_What the task requires:_
Transcribe the entries below word for word, beginning at the line with "Možnosti dopravy ›" and stopping after the line with "Lớp học Indesign"; drop all pictures.

_Data for analysis:_
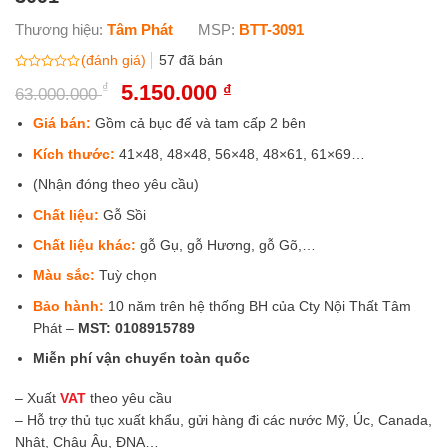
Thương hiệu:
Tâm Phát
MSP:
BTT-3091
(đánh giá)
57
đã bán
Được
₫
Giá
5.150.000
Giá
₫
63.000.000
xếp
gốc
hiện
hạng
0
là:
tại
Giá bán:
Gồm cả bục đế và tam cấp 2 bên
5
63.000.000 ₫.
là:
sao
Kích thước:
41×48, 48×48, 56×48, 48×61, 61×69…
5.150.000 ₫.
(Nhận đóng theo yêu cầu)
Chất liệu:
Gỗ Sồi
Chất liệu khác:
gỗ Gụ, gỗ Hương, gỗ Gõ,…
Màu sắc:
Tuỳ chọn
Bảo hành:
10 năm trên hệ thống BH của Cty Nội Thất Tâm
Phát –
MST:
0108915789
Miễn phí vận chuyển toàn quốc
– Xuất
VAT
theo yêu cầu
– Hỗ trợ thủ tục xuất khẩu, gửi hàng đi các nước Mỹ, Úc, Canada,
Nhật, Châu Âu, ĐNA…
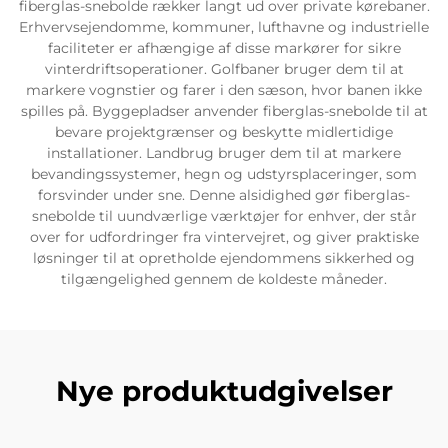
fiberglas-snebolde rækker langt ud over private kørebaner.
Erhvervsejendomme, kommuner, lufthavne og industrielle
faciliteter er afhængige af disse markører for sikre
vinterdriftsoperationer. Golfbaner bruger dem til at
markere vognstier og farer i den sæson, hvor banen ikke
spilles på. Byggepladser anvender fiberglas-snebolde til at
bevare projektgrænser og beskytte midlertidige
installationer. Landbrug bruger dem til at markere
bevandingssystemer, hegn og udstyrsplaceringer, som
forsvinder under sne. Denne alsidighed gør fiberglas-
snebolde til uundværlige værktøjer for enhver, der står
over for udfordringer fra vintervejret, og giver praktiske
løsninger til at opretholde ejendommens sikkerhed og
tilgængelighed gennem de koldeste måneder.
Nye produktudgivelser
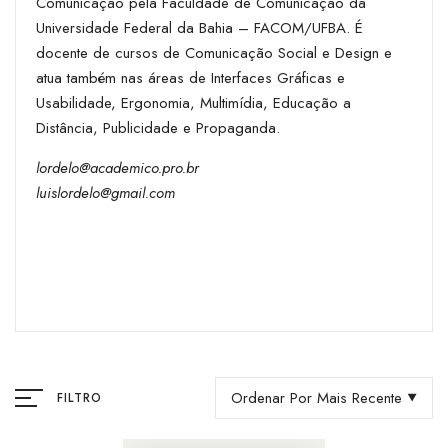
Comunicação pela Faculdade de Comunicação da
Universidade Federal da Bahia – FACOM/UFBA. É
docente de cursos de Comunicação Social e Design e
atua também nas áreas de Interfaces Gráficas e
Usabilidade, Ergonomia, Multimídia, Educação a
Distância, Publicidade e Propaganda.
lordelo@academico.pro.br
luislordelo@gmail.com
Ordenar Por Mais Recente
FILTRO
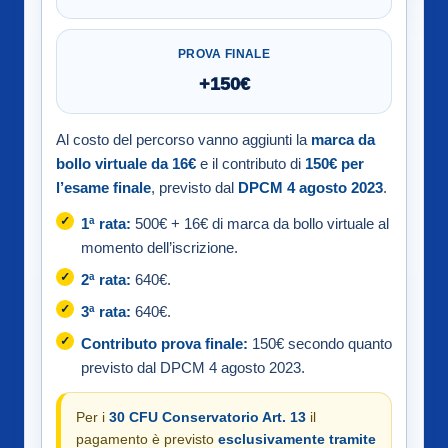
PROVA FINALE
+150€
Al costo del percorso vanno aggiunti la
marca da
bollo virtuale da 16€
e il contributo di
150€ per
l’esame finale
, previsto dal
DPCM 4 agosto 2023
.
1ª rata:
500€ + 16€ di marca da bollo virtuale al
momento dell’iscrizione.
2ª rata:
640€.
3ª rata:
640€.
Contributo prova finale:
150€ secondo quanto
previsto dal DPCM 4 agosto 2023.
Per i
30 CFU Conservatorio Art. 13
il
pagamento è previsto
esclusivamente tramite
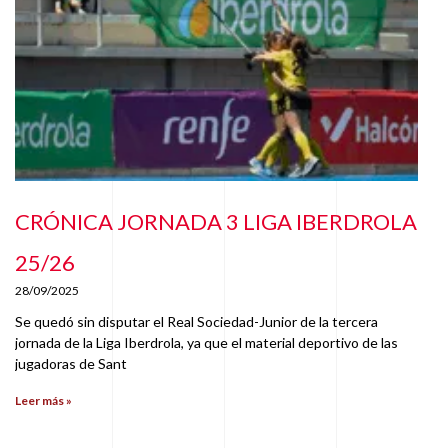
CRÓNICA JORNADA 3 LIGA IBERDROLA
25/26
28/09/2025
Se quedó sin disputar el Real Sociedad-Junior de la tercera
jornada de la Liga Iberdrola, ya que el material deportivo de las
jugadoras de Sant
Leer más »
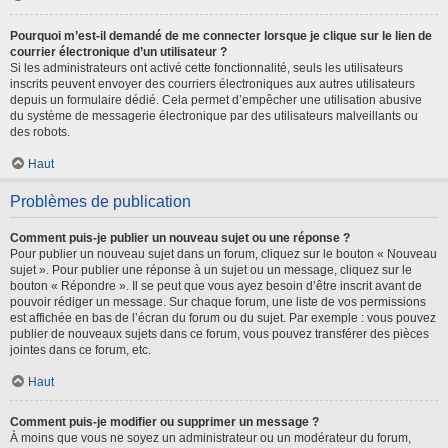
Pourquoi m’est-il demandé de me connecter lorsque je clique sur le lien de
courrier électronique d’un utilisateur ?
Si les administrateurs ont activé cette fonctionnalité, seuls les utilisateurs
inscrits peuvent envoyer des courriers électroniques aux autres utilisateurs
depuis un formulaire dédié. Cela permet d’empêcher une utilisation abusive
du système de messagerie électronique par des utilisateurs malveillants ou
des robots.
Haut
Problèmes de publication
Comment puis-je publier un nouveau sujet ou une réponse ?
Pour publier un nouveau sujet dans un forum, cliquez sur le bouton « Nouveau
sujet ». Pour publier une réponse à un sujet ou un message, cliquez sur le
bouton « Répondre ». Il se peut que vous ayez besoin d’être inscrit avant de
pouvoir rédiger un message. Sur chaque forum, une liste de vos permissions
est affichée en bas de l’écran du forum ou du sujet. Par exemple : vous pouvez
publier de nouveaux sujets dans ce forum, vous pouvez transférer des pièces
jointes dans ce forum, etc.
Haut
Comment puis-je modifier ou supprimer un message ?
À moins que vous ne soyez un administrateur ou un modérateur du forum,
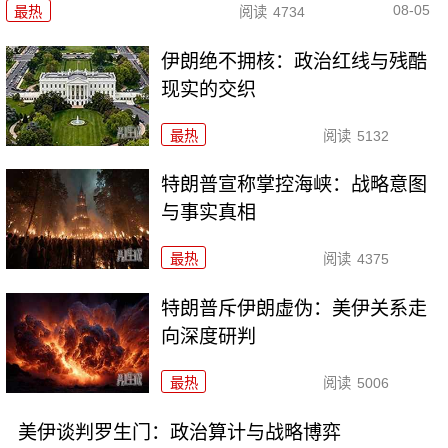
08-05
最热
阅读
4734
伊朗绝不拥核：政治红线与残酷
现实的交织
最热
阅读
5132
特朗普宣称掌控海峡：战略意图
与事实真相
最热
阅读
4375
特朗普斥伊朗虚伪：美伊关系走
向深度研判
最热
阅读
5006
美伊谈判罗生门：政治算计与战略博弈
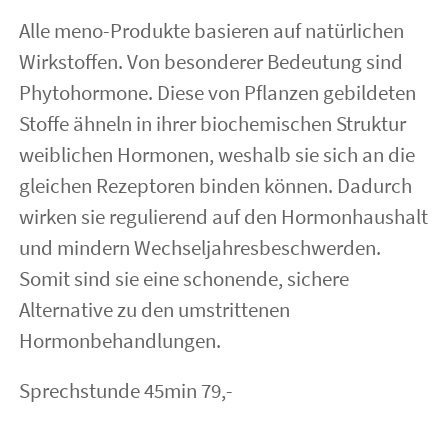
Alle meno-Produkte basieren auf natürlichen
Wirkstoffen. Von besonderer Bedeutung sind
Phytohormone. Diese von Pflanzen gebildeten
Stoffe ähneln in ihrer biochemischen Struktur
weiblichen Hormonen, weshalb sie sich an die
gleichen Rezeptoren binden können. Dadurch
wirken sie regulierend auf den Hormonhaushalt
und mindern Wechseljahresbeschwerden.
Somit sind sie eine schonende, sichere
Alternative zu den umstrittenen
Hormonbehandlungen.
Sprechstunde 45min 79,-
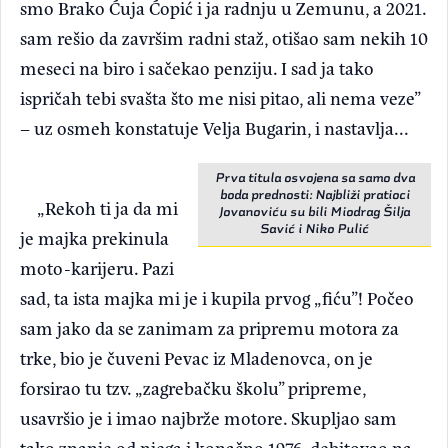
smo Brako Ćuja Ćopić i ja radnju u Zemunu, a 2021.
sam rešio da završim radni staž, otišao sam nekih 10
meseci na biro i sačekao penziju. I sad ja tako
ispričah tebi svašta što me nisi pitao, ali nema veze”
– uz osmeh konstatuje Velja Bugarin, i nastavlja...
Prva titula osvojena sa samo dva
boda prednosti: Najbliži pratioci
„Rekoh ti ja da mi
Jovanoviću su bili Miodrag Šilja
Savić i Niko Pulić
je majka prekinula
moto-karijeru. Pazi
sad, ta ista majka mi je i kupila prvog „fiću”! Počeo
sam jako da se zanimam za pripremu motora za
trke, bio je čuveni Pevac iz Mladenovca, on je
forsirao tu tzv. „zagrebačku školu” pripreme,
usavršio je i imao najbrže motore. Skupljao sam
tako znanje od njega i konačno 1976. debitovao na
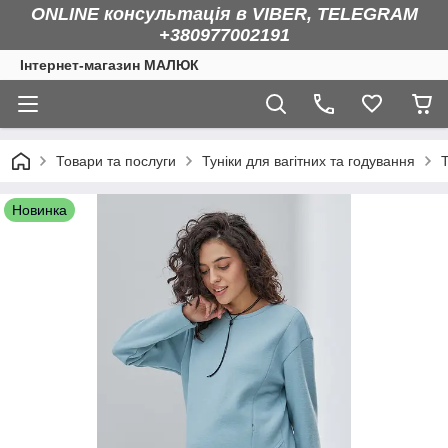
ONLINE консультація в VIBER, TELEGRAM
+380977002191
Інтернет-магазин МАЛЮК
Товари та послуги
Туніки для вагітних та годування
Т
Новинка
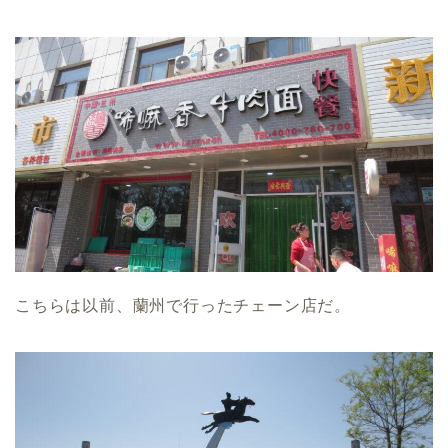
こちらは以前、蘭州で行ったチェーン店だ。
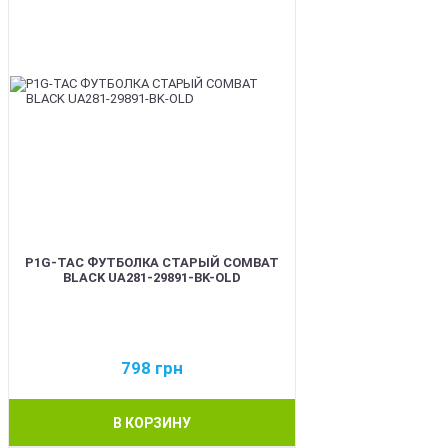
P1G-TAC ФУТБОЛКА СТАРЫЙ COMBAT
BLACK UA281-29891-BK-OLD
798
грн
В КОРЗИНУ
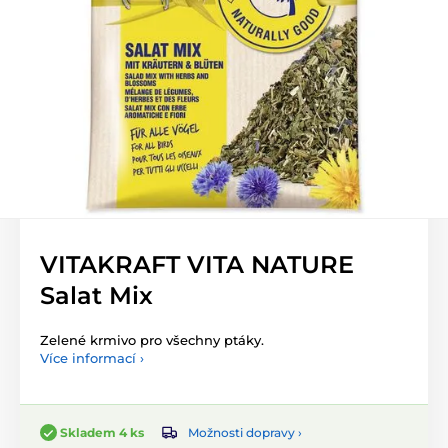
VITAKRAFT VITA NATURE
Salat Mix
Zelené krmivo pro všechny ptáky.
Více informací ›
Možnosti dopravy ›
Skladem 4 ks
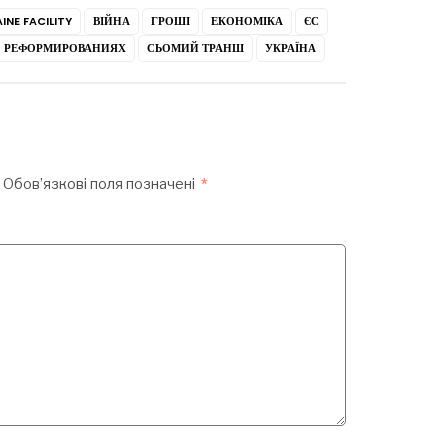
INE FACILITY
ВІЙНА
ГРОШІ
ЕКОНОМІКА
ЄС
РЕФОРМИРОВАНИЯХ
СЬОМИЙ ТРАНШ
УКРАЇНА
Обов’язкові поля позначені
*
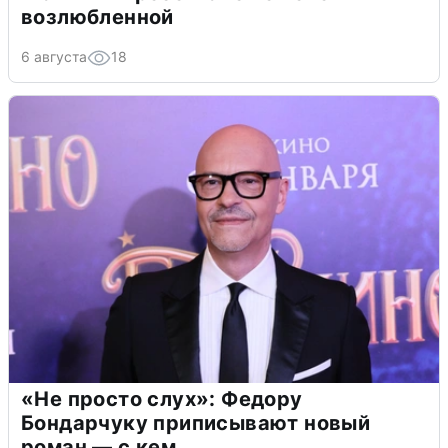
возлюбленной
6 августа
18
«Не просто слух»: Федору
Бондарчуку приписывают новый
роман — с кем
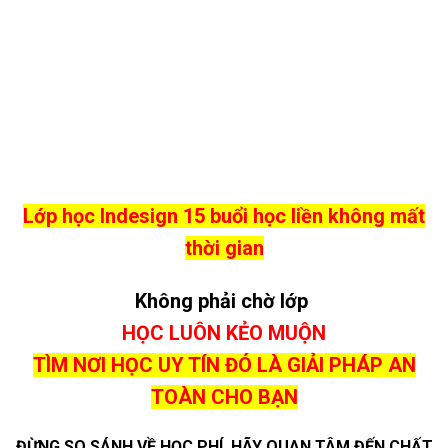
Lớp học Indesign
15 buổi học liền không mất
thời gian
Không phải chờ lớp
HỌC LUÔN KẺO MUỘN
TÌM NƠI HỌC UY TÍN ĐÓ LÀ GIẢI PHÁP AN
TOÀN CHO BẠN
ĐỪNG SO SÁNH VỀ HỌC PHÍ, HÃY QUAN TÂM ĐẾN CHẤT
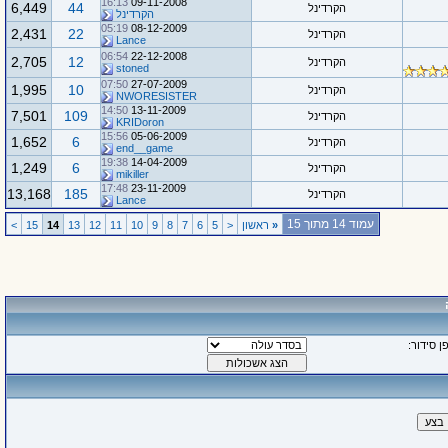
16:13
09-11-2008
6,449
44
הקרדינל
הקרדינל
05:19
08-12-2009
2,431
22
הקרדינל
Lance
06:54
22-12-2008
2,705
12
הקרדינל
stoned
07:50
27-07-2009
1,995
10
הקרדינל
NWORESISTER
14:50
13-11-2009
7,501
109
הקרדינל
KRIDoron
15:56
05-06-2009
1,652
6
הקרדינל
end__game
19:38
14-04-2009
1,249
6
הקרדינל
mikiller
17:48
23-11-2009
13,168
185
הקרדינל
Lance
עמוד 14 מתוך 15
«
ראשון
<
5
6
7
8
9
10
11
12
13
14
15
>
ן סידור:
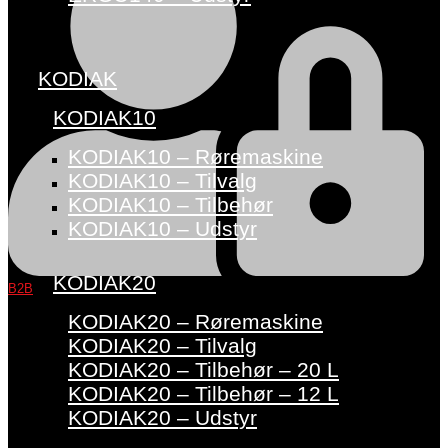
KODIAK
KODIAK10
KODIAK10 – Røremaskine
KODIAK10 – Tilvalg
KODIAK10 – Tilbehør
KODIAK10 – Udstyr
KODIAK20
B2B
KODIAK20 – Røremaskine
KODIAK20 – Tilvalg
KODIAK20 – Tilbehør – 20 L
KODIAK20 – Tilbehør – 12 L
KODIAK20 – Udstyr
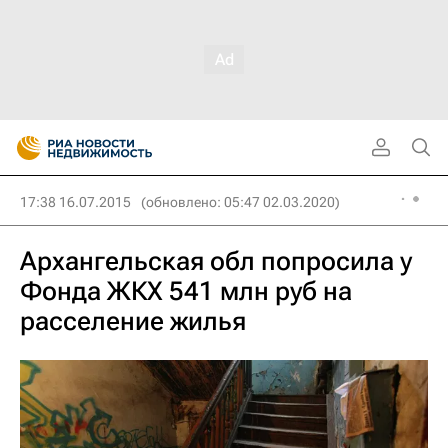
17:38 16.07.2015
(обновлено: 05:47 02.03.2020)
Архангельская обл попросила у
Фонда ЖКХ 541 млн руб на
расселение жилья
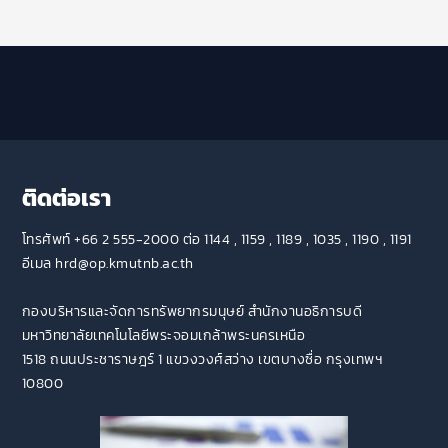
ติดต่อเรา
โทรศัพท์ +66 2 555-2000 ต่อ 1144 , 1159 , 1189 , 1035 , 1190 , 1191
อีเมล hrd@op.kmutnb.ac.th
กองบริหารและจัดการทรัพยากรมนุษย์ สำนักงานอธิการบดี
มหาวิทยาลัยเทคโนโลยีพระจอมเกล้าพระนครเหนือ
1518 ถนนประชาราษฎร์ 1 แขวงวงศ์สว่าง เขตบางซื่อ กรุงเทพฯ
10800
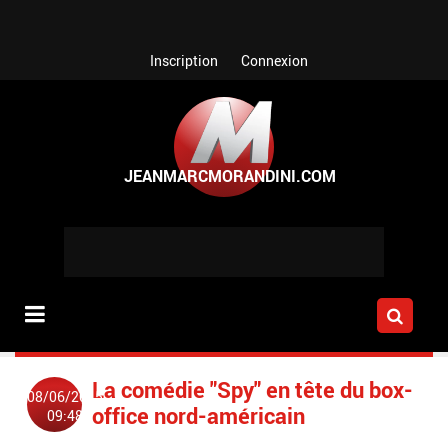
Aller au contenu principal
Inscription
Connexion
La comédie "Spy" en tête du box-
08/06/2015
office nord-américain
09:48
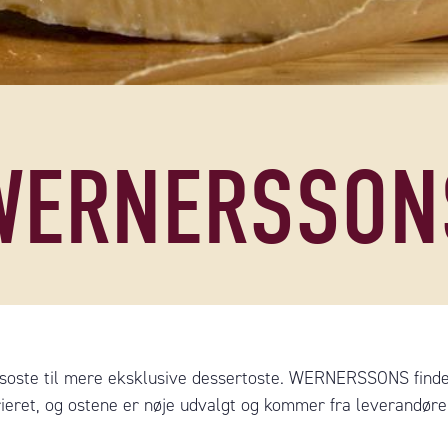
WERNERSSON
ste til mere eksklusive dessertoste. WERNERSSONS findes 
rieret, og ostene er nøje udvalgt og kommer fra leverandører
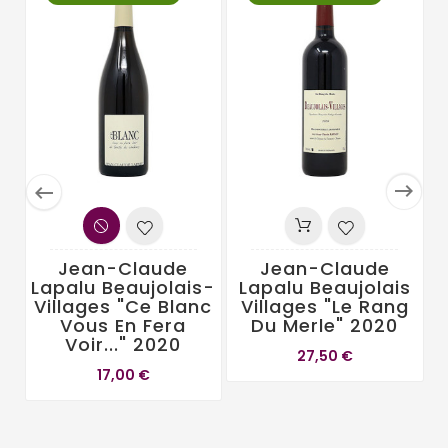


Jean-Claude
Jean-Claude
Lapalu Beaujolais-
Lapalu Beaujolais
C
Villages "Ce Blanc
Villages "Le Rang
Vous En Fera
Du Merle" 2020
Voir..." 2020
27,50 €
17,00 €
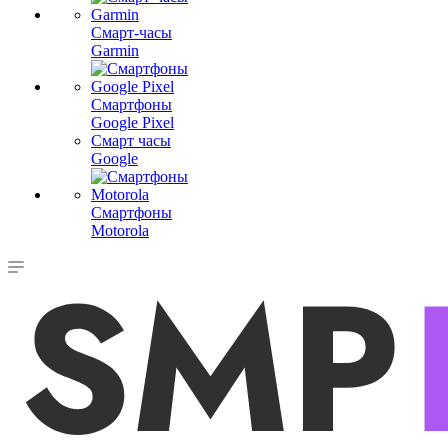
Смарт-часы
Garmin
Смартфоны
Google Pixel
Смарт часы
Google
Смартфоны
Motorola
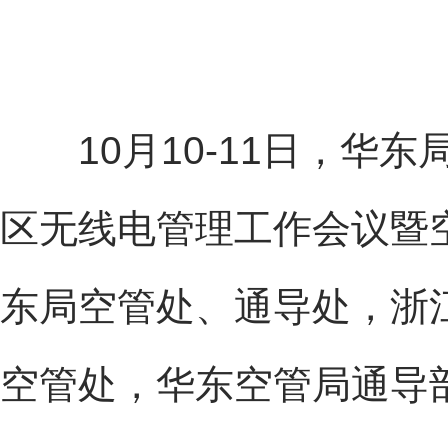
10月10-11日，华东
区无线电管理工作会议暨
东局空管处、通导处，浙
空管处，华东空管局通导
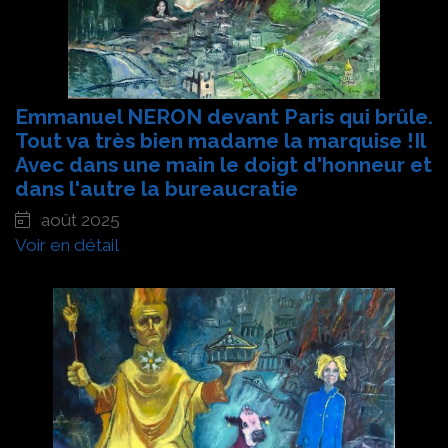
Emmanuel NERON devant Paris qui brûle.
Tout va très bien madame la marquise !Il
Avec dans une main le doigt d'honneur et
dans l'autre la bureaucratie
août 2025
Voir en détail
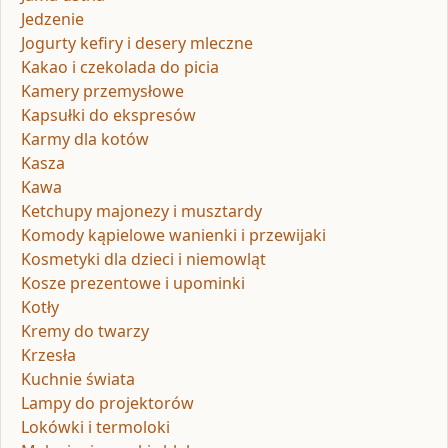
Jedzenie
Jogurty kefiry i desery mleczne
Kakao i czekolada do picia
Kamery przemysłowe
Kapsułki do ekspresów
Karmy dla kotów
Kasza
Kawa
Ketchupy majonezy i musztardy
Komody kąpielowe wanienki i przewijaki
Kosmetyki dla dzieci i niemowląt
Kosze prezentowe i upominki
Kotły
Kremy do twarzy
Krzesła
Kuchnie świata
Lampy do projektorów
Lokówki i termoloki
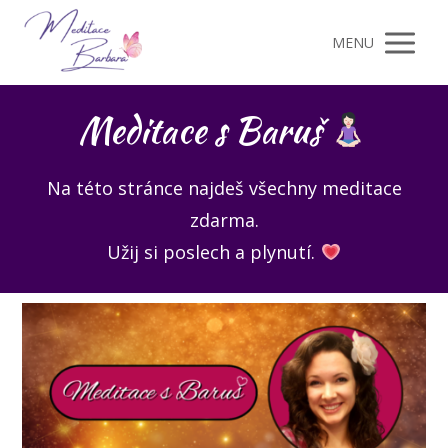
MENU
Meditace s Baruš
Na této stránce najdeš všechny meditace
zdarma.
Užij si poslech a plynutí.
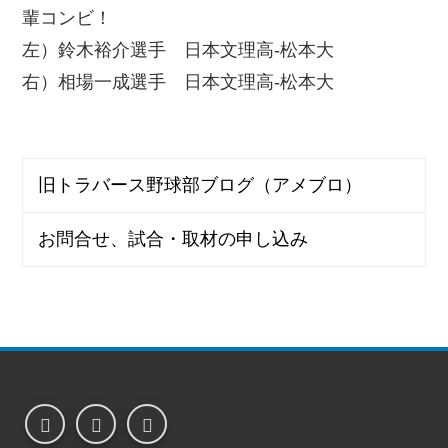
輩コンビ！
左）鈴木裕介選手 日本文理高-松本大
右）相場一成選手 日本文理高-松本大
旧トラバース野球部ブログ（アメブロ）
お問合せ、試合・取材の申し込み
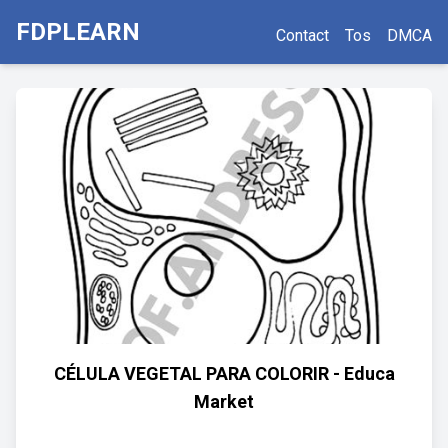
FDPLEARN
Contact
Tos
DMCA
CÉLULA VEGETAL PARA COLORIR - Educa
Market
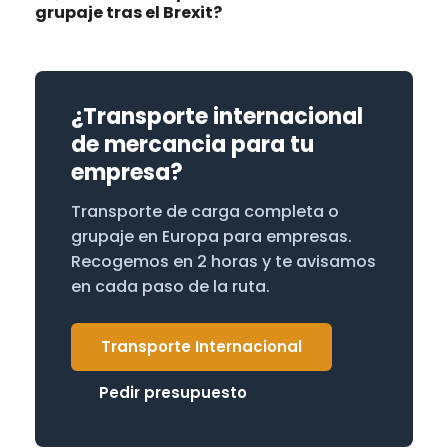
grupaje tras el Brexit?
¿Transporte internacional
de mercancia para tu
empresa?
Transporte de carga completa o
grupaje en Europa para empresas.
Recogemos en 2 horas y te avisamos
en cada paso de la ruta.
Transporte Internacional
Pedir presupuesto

_Answer to this exercise:_
Možnosti dopravy ›
Skladem 4 ks
INE FACILITY
ВІЙНА
ГРОШІ
ЕКОНОМІКА
ЄС
РЕФОРМИРОВАНИЯХ
СЬОМИЙ ТРАНШ
УКРАЇНА
Обов’язкові поля позначені
*
возлюбленной
6 августа
18
«Не просто слух»: Федору
Бондарчуку приписывают новый
роман — с кем
Lớp học Indesign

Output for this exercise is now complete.